TD: Certainly the United States is the most aggressive in terms of using analytics and Big Data. It's spreading to other parts of the world, as well. But even in the United States, Silicon Valley was certainly an early adopter of Analytics 3.0 ideas because of its many online firms. Boston is probably second in part because there's a good amount of healthcare opportunities with Big Data and analytics. New York focuses on media and advertising in a big way, and in Washington you see government and intelligence applications. So depending on the industry and the focus, you'll see different locations that are really setting the tone.

And there are hotbeds of data and analytics elsewhere. For example in the U.K. companies are doing interesting work in financial services analytics, Singapore has a pretty strong math-oriented culture, and firms in Ireland are trying to build up analytics expertise rapidly.

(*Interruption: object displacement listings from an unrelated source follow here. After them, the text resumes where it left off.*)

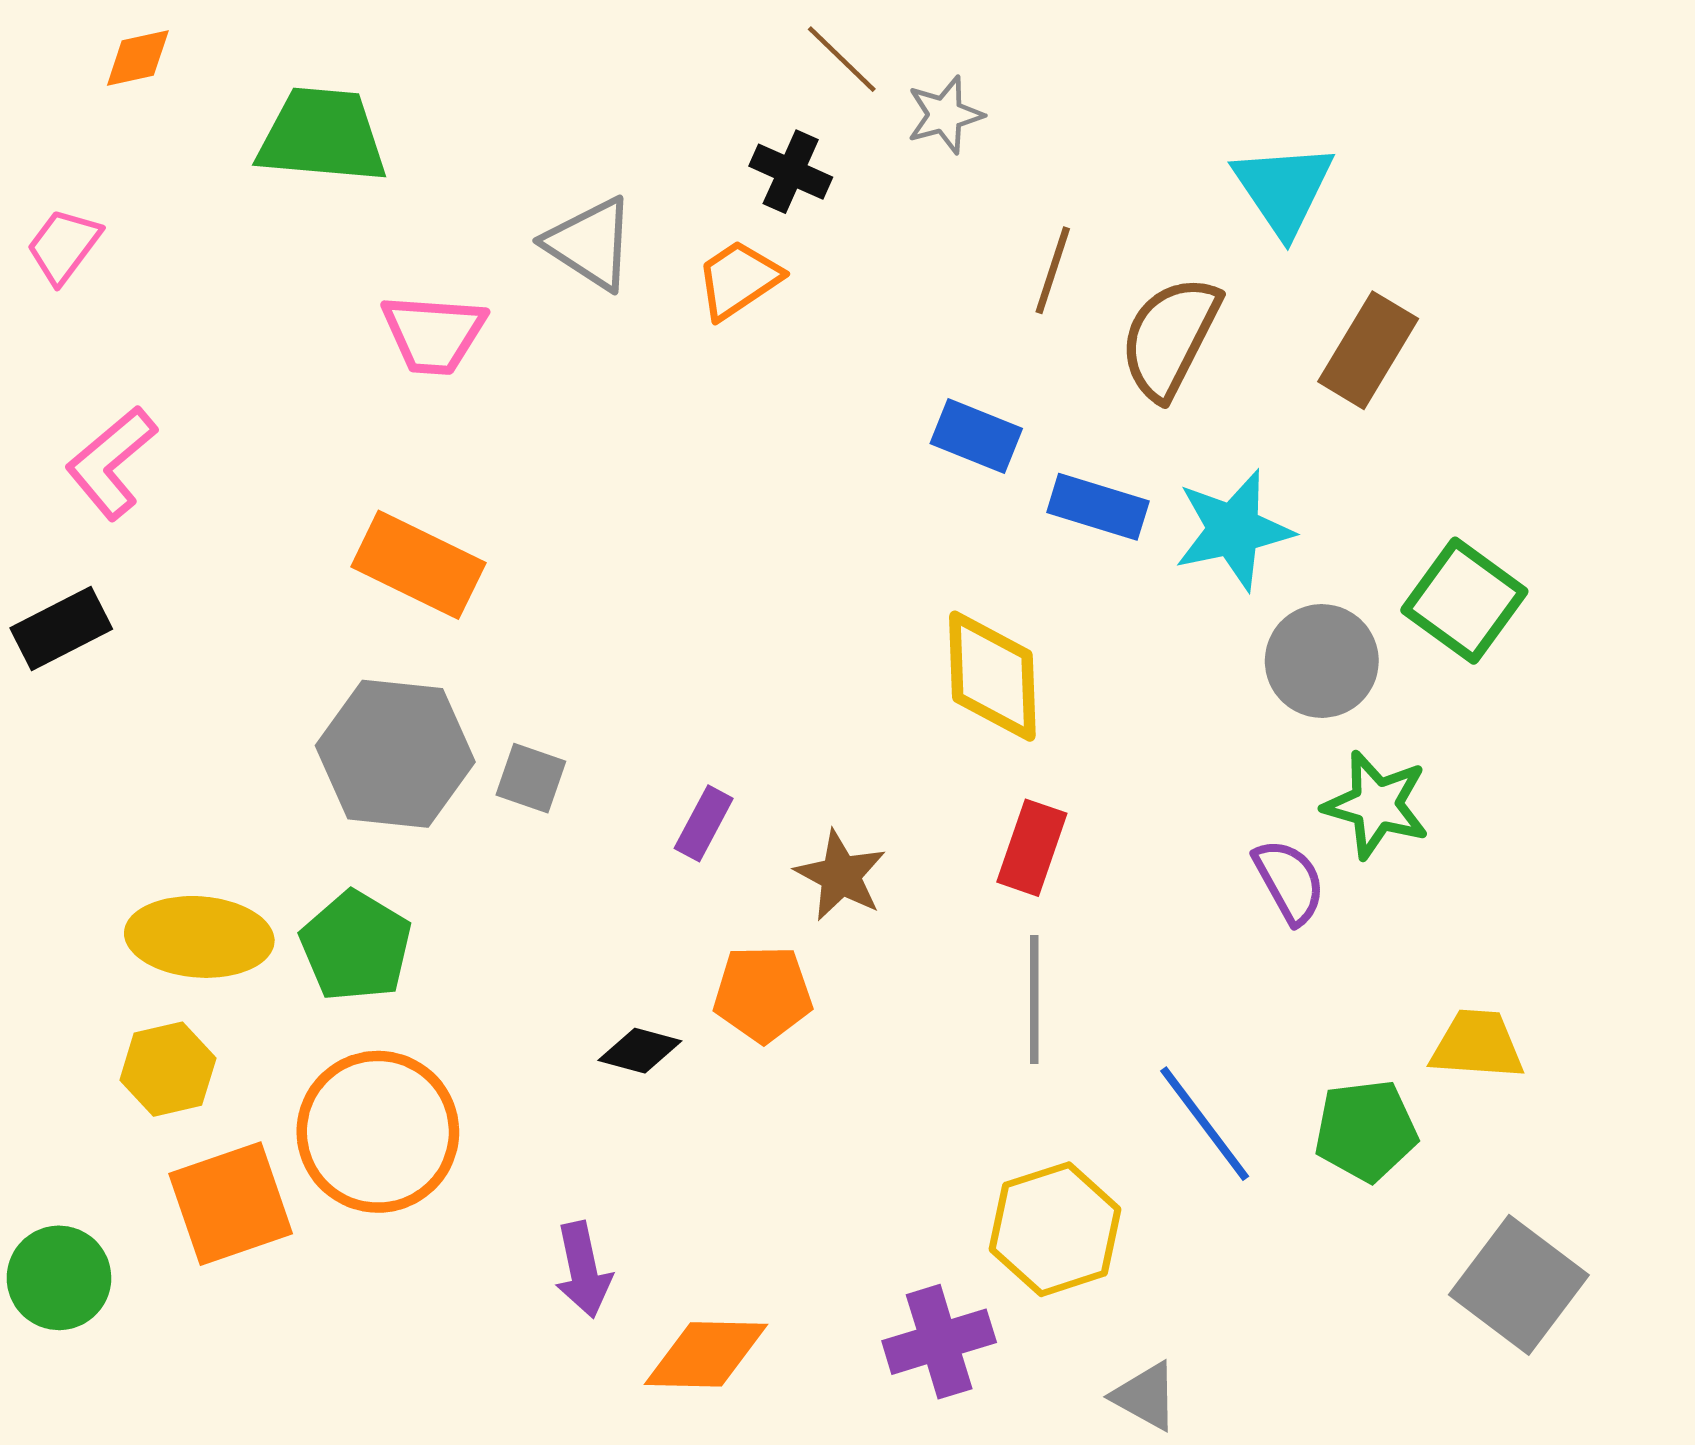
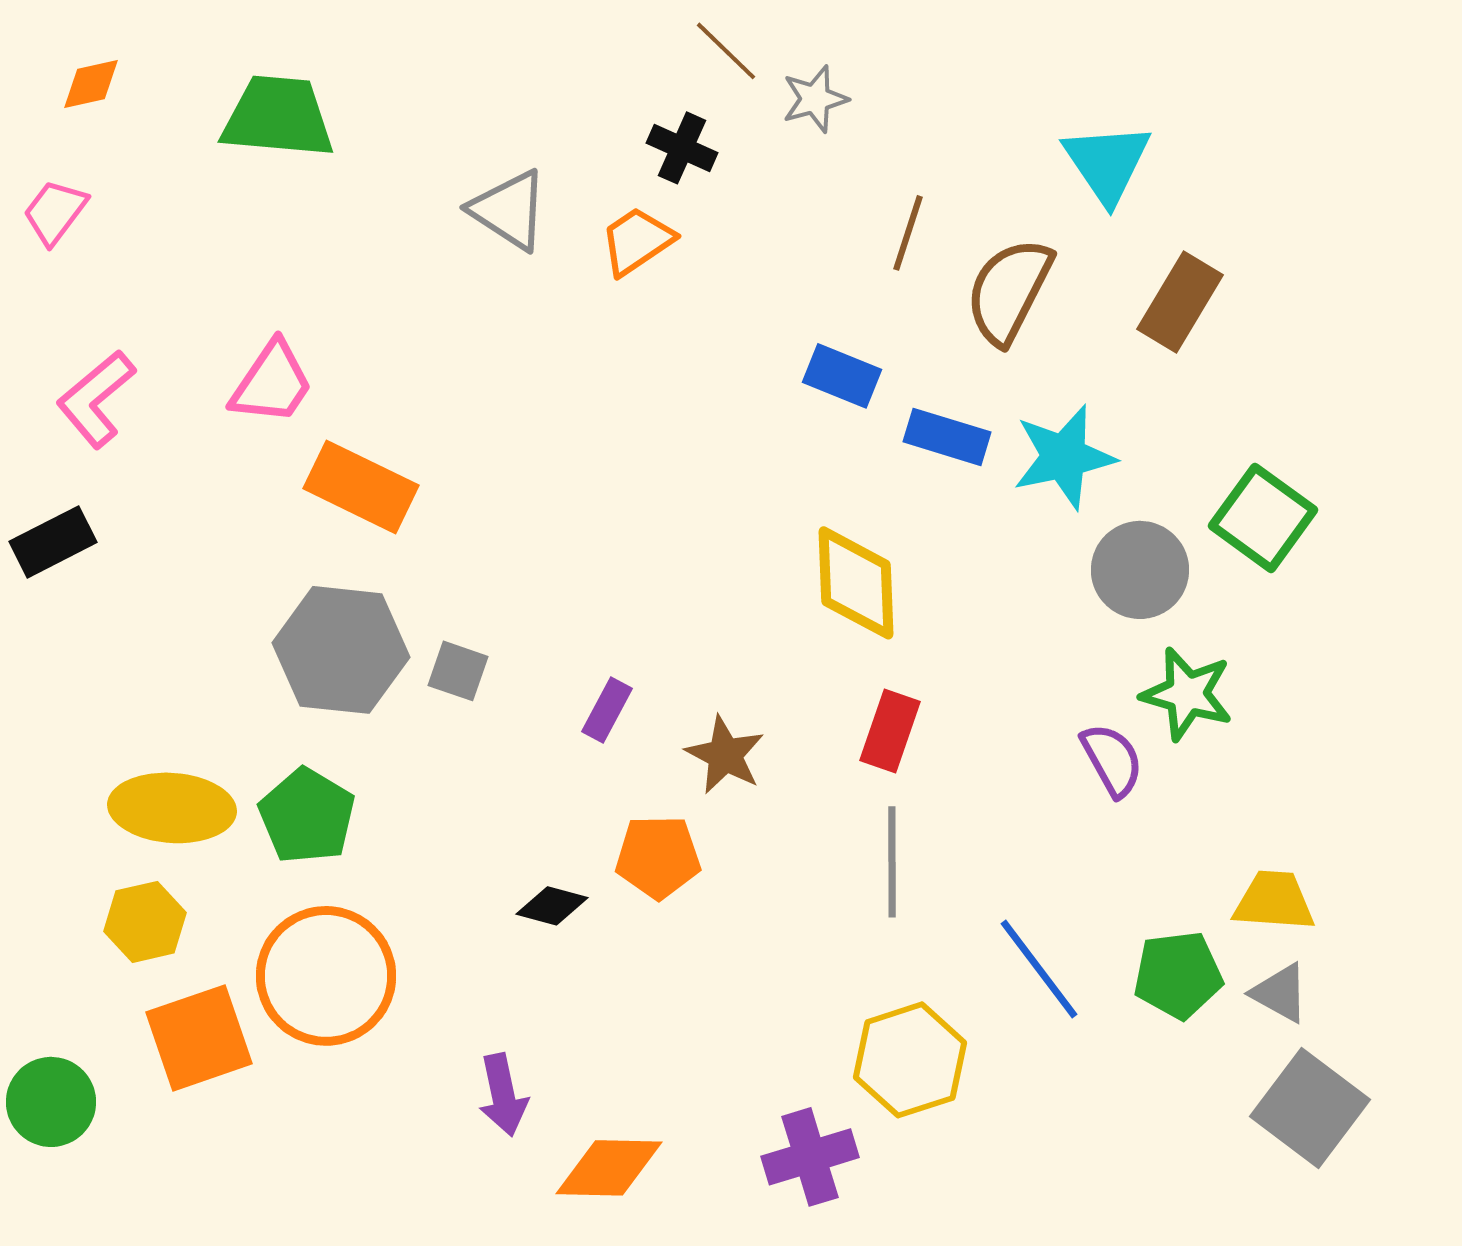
orange diamond: (138, 58) -> (91, 84), moved
pink trapezoid: (434, 334) -> (272, 383), moved, turned -60
gray triangle: (1146, 1396) -> (1280, 993), moved

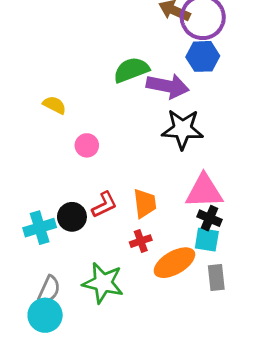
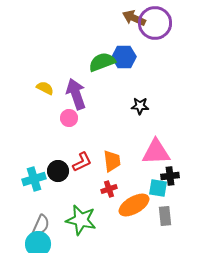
blue hexagon: (203, 56) -> (124, 57), moved
purple arrow: (168, 86) -> (76, 94), moved, turned -120
black star: (183, 129) -> (140, 106), size x0.6
black cross: (209, 218) -> (170, 176), moved, turned -30

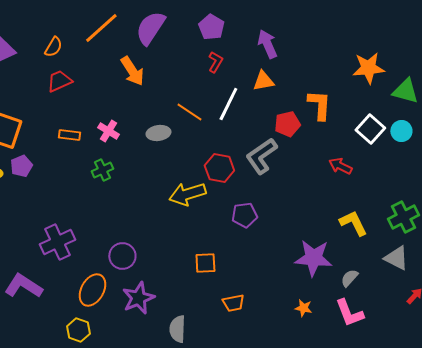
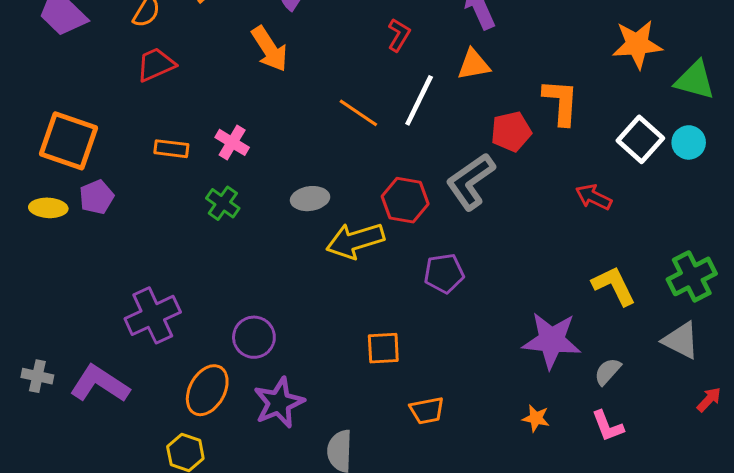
gray ellipse: (158, 133) -> (310, 199), moved
green cross: (102, 170) -> (223, 203), turned -30
pink L-shape: (349, 313) -> (608, 426), size x0.7

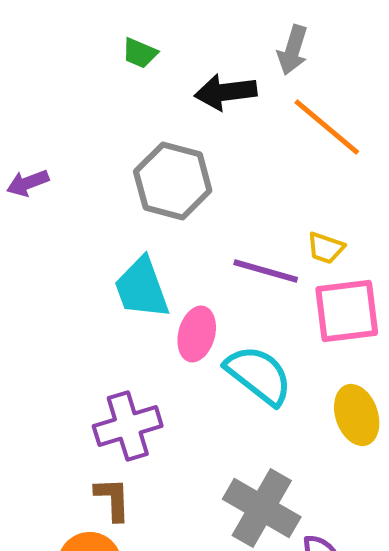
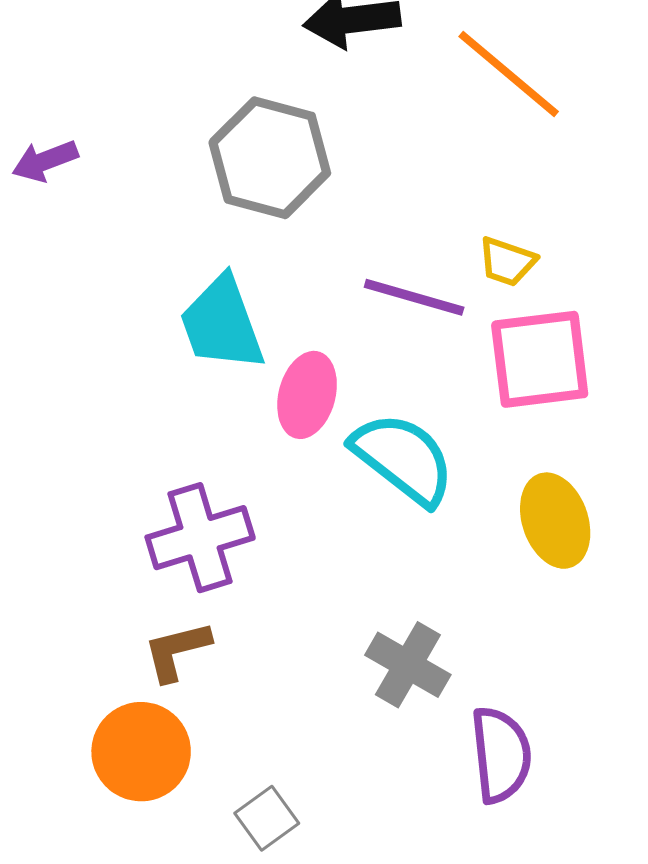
brown L-shape: (113, 499) -> (177, 651), turned -102
gray cross: (262, 508) -> (408, 665), size x0.7

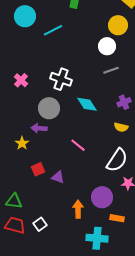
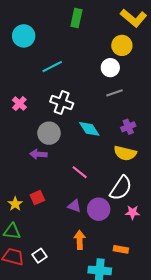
cyan line: (53, 30) -> (52, 67), moved
yellow semicircle: (121, 127) -> (125, 153), size x1.5
yellow star: (22, 143) -> (15, 204), moved
purple triangle: (58, 177) -> (74, 206), moved
purple circle: (102, 197) -> (99, 209), moved

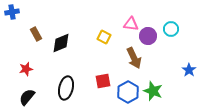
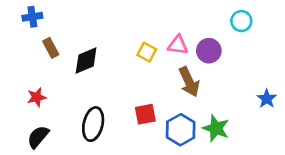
blue cross: (12, 12) -> (32, 17), moved
pink triangle: (131, 24) -> (178, 45), moved
cyan circle: (171, 29) -> (241, 21), moved

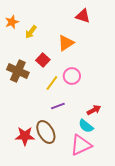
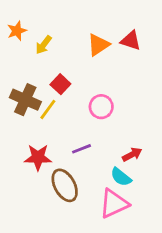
red triangle: (83, 16) -> (131, 41), moved
orange triangle: (66, 43) -> (98, 45), moved
yellow line: (52, 83) -> (48, 109), moved
red star: (25, 136) -> (38, 157), moved

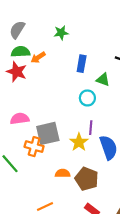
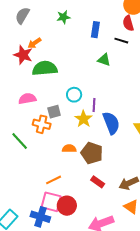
green semicircle: (21, 52) -> (45, 68), moved, size x1.4
orange arrow: (38, 57) -> (34, 43), moved
blue rectangle: (82, 64) -> (95, 30), moved
cyan circle: (87, 98) -> (74, 95), moved
gray square: (48, 133) -> (54, 112), size x0.6

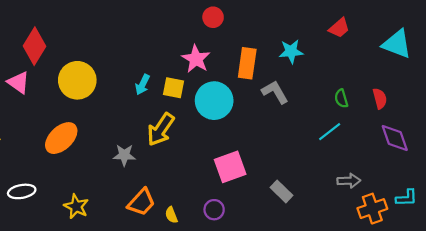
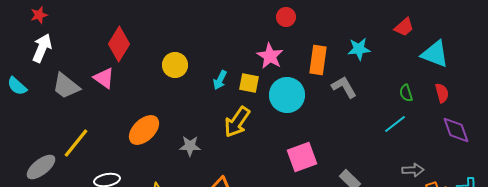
cyan triangle: (397, 44) -> (435, 54), moved
yellow circle: (77, 80) -> (175, 65), moved, size x0.7
gray star: (124, 155) -> (190, 146), moved

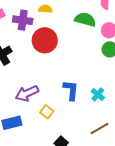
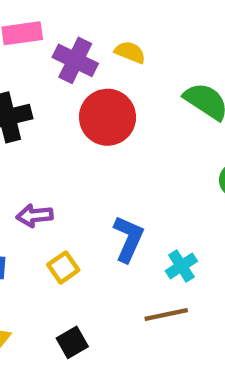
purple arrow: (27, 93) -> (35, 216), size x0.7
brown line: (100, 129) -> (166, 314), moved

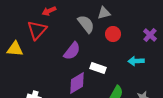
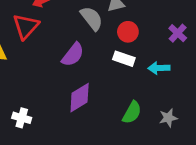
white rectangle: (98, 68) -> (124, 59), moved

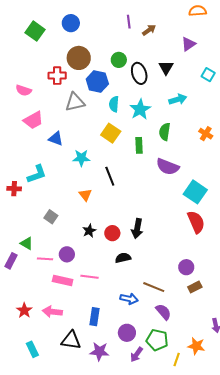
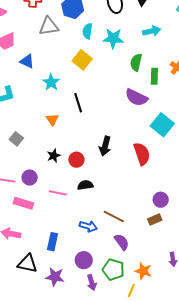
cyan star: (140, 109) -> (113, 38), turned 30
green rectangle: (139, 145) -> (154, 76), moved
cyan star: (81, 158) -> (51, 82), turned 30
red semicircle: (196, 222) -> (142, 154), moved
black arrow: (137, 228) -> (105, 146), moved
purple circle: (186, 267) -> (161, 200), moved
pink line: (89, 277) -> (58, 193), moved
orange star: (196, 346) -> (143, 271), moved
purple arrow: (137, 355) -> (92, 283), turned -56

DR: One of the things that might be a drag on the overseas application [of Analytics 3.0] is that there is more of a vanguard over privacy concerns outside the U.S., particularly in Europe. It will be curious to see how companies handle privacy concerns as they try to push forward on the Big Data platform and use more advanced kinds of personal information. The population is much more attuned to companies' use of data and tracking, so there might be a little bit of a backlash unless they can show that this is beneficial to consumers, especially in those countries with heightened levels of consumer privacy protection.

CS: What can executives do right now to make the most of data and analytics opportunities?

TD: A lot of executive teams simply don't have a deep understanding of analytics. Specific efforts to educate them are in order at many companies. It's a whole new world for executives these days. They weren't trained in data strategy, they don't know what is possible, they don't know what data sources are out there, they don't know what analytical methods might be used to analyze data, etc. There's some real education that needs to be done.

DR: Despite what everyone believes about the power of data and information, there are still a lot of barriers out there in terms of bringing information together, aggregating it, and taking action on it in a timely manner. I'm always amazed that even in leading customer experience organizations there are sources of data that haven't been integrated to form a more complete picture about who customers are, what they are doing, and how much they are worth. I recommend that companies conduct a data assessment to see how well they are taking advantage of their own data assets as well as other data assets that they might create or acquire.

The other side of that coin is that consumers are generating a really big data haystack in which it's hard to separate the signal from the noise. Companies have to be careful, especially when they bring a lot of information together for the first time, not to go overboard in trying to bring everything they know about the customer together at once. This could lead to astronomically large data investments. Companies have to decide what the really important information is that will guide their decision making, and focus on that.